### Task directions
Everything from the line containing "Loại in: In yêu cầu trống, In yêu cầu" through the last line of the data below should be given again exactly, both end lines included and nothing more.

Dataset section Start Marker

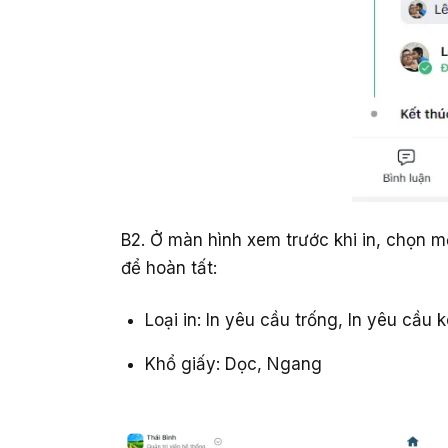
B2. Ở màn hình xem trước khi in, chọn m
để hoàn tất:
Loại in: In yêu cầu trống, In yêu cầu 
Khổ giấy: Dọc, Ngang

Dataset section End Marker

### Solution for this task
Loại in: In yêu cầu trống, In yêu cầu 
Khổ giấy: Dọc, Ngang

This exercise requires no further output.